AR15.Com originated in 1996 as a mailing list for firearm enthusiasts. As the years passed and interest grew, a website came into existence to present those same enthusiasts with a means to collect, share, and explore information. Shortly afterwards, a bulletin board was added to create a more interactive experience for the growing list of users. The site was still in it's infancy, but was growing in popularity. Visit: www.ar15.com

  • 3 thoughts on “Right To Carry Litigation – Get Involved

    1. the only way to obtain a carry permit in n.j. is to get a letter of need from a security company so you can work as an armed guard. that permit enables you to carry 1 hour before and after your shift to allow you to travel to and from work. A supervisor for a guard company can get a permit as well, with a letter of need from his /her company. It enables you to carry openly or concealed during your workday and any time traveling to and from accounts. Since you are always on call, you are almost always traveling to and from work.

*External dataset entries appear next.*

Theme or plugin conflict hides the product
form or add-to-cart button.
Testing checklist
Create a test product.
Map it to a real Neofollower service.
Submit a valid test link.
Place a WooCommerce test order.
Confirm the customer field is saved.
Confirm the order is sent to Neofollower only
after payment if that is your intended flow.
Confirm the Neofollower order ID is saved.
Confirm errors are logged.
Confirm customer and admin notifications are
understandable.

    2. Get involved?….Sorry can’t support the NRA…or any group that supports the licensing of a right as a right can not be licensed and it does not fall within the legal definition of a license….Not be a long shot either. Alan Gura and company seem to think its ok. That was his position in Heller and it’s also his position in the San Diego case.

      Heller case:

      “Brief for Petitioners 58. Respondent conceded at oral argument that he does not “have a problem with . . . licensing” and that the District’s law is permissible so long as it is “not enforced in an arbitrary and capricious manner.” Tr. of Oral Arg. 74–75. We therefore assume that petitioners’ issuance of a license will satisfy respondent’s prayer for relief and do not address the licensing requirement.”

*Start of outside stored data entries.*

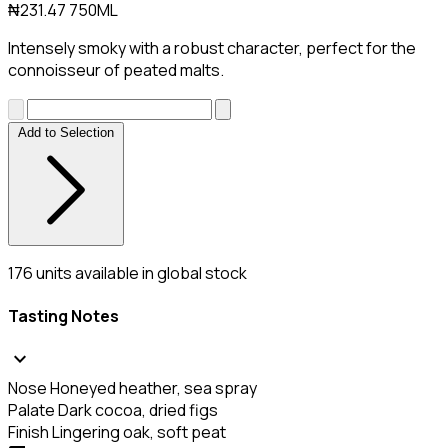
₦231.47
750ML
Intensely smoky with a robust character, perfect for the
connoisseur of peated malts.
Add to Selection
176
units available in global stock
Tasting Notes
expand_more
Nose
Honeyed heather, sea spray
Palate
Dark cocoa, dried figs
Finish
Lingering oak, soft peat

      San Diego appeal brief:

      “To be sure, Appellees are able to license the carrying of handguns in the interest of public safety. But they must not be in the business of judging people’s character, or forcing individuals to prove a sufficiently good reason for wanting to exercise something that is their right.”

      Bouvier’s Law Dictionary:

      LICENSE, contracts. A right given by some competent authority to do an act, WHICH WITHOUT SUCH AUTHORITY WOULD BE ILLEGAL. The instrument or writing which secures this right, is also called a license. Vide Ayl. Parerg, 353; 15 Vin. Ab. 92; Ang. Wat. Co. 61, 85.

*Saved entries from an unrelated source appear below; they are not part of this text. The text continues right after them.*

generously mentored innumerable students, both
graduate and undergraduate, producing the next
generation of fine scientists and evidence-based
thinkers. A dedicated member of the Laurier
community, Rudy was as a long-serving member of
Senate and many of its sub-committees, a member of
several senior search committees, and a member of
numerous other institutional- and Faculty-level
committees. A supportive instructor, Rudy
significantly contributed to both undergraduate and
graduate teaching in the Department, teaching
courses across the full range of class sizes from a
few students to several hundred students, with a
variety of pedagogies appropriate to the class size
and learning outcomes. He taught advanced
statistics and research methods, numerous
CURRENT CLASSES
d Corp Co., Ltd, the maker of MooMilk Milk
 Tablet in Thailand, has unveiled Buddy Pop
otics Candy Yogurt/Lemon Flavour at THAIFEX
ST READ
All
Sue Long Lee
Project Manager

      His position also fails under this US Supreme Court decision:

      U.S. Supreme Court
      319 U.S. 105 (1943)
      MURDOCK v. COMMONWEALTH OF PENNSYLVANIA and seven other cases, including JONES v. CITY OF OPELIKA, 319 U.S. 105 (1943)

      “The tax imposed by the City of Jeannette is a flat license tax, the payment of which is a condition of the exercise of these constitutional privileges. The power to tax the exercise of a privilege is the power to control or suppress its enjoyment.”

      “It is contended, however, that the fact that the license tax can suppress or control this activity is unimportant [319 U.S. 105, 113] if it does not do so. But that is to disregard the nature of this tax. It is a license tax – a flat tax imposed on the exercise of a privilege granted by the Bill of Rights. A state may not impose a charge for the enjoyment of a right granted by the federal constitution.”

    3. To clarify, the judge in the Peruta case said she should not rule on the constitutionality of California’s Unloaded Open Carry law (PC 12031).

      She did say Here, to the extent that Penal Code sections 12025 and 12050 (CCW) and Defendant’s policy burden conduct falling within the scope of the Second Amendment, if at all, the burden is mitigated by the provisions of section 12031 (Unloaded Open Carry) that expressly permit loaded open carry for immediate self-defense.”

      “As a practical matter, should the need for self-defense arise, nothing in section 12031 restricts the open carry of unloaded firearms and ammunition ready for instant loading. See Cal. Penal Code § 12031(g)”

      Obviously we have a judge here in the Peruta case who has never fired a gun. There is no such thing as “instant loading.”